In rare encounter, ESA’s Solar Orbiter set to pass through Comet ATLAS’ tail
The European Space Agency (ESA’s) Solar Orbiter will pass through the tail of Comet ATLAS during the next few days, the agency said on Friday. This will allow scientists to conduct some ‘bonus science’.
The Solar Orbiter is a spacecraft designed to observe the sun in incredible, scorching detail, according to space.com.
Launched in February this year, the spacecraft, an ESA-led mission with strong NASA participation, the spacecraft’s was on a mission to provide the first views of the Sun’s uncharted polar regions, giving unprecedented insight into how the earth’s parent star works.
A chance encounter with comet ATLAS, however, wasn’t part of Solar Orbiter’s original mission.
According to ESA, a space mission’s flyby through a comet’s tail is a rare event, something that has been recorded only six times previously and even then these encounters were discovered in the spacecraft data after the event.
Solar Orbiter’s upcoming crossing is the first to be predicted in advance.
And after being alerted to the opportunity by Geraint Jones of Britain’s Mullard Space Science Laboratory, mission experts have worked to ensure that the four most relevant instruments on Solar Orbiter will be switched on during the unique encounter, ESA said.
Elaborating on the significance of this encounter, the agency’s director of science, Gunther Hasinger said that an unexpected encounter provides unique opportunities and challenges.

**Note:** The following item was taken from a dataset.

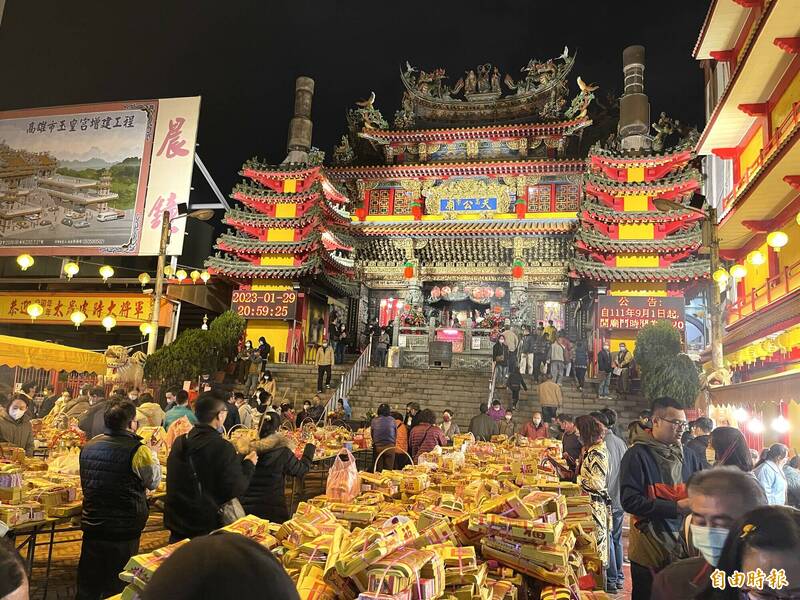 Identify the location of hanging lights. This screenshot has height=600, width=800. tap(74, 321), tap(70, 267), tap(774, 246), tap(754, 424). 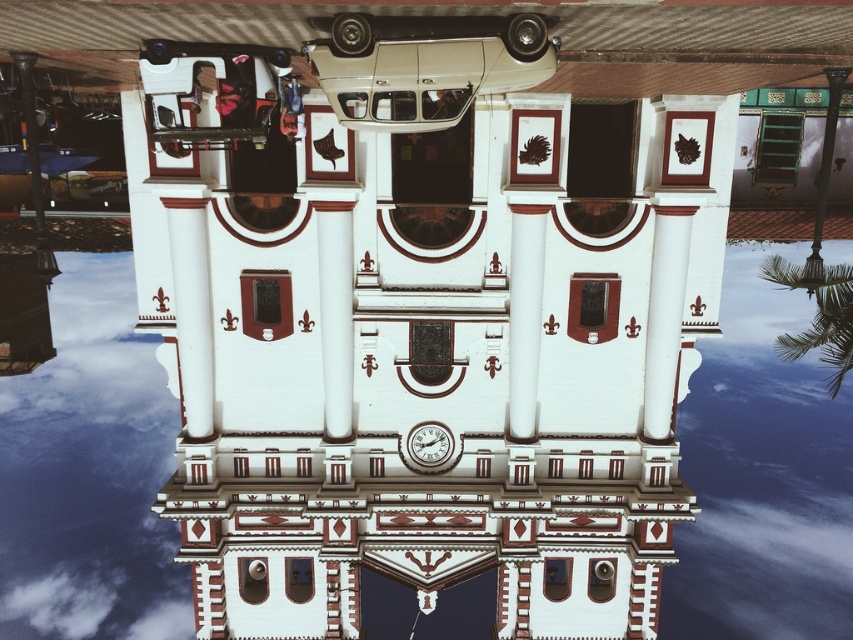 Does point (751, 246) come in front of point (409, 440)?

“An unexpected encounter like this provides a mission with unique opportunities and challenges, but that’s good! Chances like this are all part of the adventure of science,” Hasinger said.
According to ESA, Solar Orbiter will cross the ion tail of Comet ATLAS on 31 May–1 June, and the dust tail on 6 June.
Geriant Jones says that if Solar Orbiter detects Comet ATLAS’ presence, then “we’ll learn more about how comets interact the solar wind.”
“With each encounter with a comet, we learn more about these intriguing objects. If Solar Orbiter detects Comet ATLAS’s presence, then we’ll learn more about how comets interact with the solar wind, and we can check, for example, whether our expectations of dust tail behaviour agree with our models,” he explains.
“All missions that encounter comets provide pieces of the jigsaw puzzle,” Geriant added.